What you are asked to do:
Please repeat the lines below exactly. Begin with the line containing "Kịp thời rà" and go on through the line containing "về số lượng, cơ".

Data provided:
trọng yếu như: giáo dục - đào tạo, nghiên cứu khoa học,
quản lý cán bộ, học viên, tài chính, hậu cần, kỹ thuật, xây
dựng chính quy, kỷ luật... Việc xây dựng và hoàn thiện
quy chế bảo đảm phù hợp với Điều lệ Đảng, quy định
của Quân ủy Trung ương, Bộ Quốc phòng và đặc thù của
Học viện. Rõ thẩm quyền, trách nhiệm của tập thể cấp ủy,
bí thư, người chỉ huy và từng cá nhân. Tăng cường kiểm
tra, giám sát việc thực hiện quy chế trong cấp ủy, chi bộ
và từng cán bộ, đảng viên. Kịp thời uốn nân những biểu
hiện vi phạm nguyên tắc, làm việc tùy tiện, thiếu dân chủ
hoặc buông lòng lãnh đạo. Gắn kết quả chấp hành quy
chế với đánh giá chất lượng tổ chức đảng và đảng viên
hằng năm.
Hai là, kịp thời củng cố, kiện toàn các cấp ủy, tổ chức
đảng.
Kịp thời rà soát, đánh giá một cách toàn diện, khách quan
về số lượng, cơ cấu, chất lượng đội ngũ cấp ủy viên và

---

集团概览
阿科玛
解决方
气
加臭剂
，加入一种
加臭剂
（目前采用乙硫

...

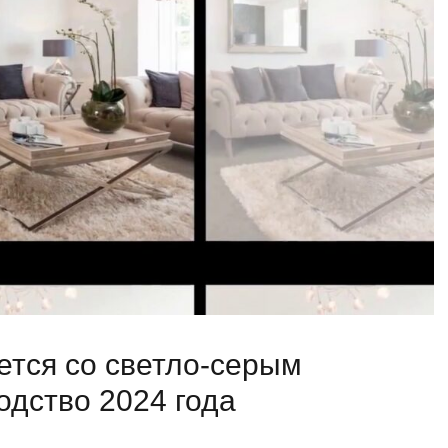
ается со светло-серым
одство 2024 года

Your response:
Kịp thời rà soát, đánh giá một cách toàn diện, khách quan
về số lượng, cơ cấu, chất lượng đội ngũ cấp ủy viên và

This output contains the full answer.